What will it really take to get the public to make tradeoffs on energy?
It’s a fundamental question, because energy policy is all about the tradeoffs. No form of energy is perfect. Everything comes with pros and cons. The key to moving forward is figuring out what people will accept: how much will they pay, what risks are they willing to accept, and what alternatives we should pursue.
The latest survey on this issue, published in Nature Climate Change and conducted by the Yale Project on Climate Change Communication and the George Mason University Center for Climate Change Communication, tries to pin down how much people will pay for cleaner energy. The survey concludes that most Americans would be willing to pay modestly higher energy bills in support of a national clean energy standard. The same study uses a statistical model to go on to project that such a standard could pass Congress if it increases electricity rates less than 5 percent on average.
It’s a useful and intriguing analysis. But there may be more fundamental issues when it comes to how the public considers energy tradeoffs. Survey after survey shows that consensus is possible, at least on paper, but we never actually seem to get there in practice.

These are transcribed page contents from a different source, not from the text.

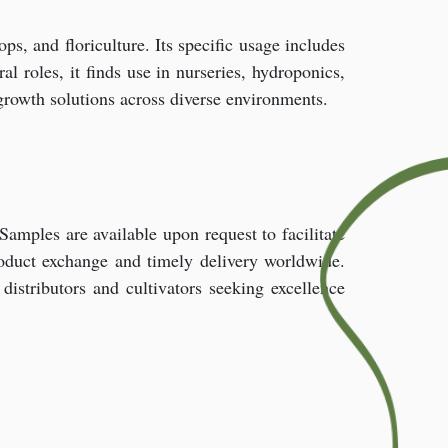
ops, and floriculture. Its specific usage includes
al roles, it finds use in nurseries, hydroponics,
t growth solutions across diverse environments.
 Samples are available upon request to facilitate
roduct exchange and timely delivery worldwide.
stributors and cultivators seeking excellence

One reason may be that the public lacks some basic knowledge about energy. A Public Agenda survey in 2009 found nearly 4 in 10 Americans (39 percent) couldn’t name a fossil fuel. Nearly half couldn’t name a renewable energy source. More than half of the public (56 percent) says incorrectly that nuclear energy contributes to global warming. About one-third of the public (31 percent) thought solar energy contributes to global warming. While the survey is a few years old, we’re skeptical that public knowledge has improved all that much.

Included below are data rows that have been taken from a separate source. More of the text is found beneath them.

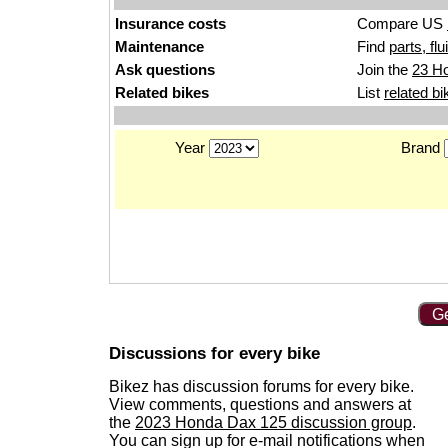
Insurance costs
Compare US
Maintenance
Find
parts, fl
Ask questions
Join the
23 H
Related bikes
List
related bi
Year
Brand
Ge
Discussions for every bike
Bikez has discussion forums for every bike.
View comments, questions and answers at
the
2023 Honda Dax 125 discussion group
.
You can sign up for e-mail notifications when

And that may be the under-appreciated issue in public opinion on energy. No wonder the public has trouble judging what’s realistic and what’s not. No wonder that it’s hard to figure out how much people are willing to pay to change their energy future: they don’t know what they’re getting for their money.
Experts, particularly scientists, often overstate the importance of information in public decision making. Facts are important, but they’re not enough. The public can have all the facts and still not move forward on a problem, if all the solutions seem impractical, expensive, or in conflict with their values.
More importantly, people don’t need to become experts on an issue in order to fully participate in democratic decision making. We don’t expect the voters to become physicians in order to set priorities for health care reform or hold a doctorate in education to realize what’s needed in their local schools. And people have the right to a say in choices that affect their lives, whether they recall their middle-school science lessons or not.
But the public does need enough information so it can understand the basic elements of the problem and wrestle with the implications of different choices. In the end, we face some basic choices on energy: what kind of energy should provide our electricity? What kind of vehicles should we drive? All the other choices flow from that.
And that’s one reason why consensus is so elusive on this issue: not that people are selfish, cheap or unreasonable, but that they’re not prepared to judge what our real alternatives are and come to firm conclusions. If more than half of Americans believes that nuclear energy contributes to global warming and roughly 3 in 10 think solar energy does the same, it’s really no wonder the national energy debate is so muddled. Until we help the public grasp the country’s alternatives and weigh them, we probably going to keep on postponing the decisions the country genuinely needs to make.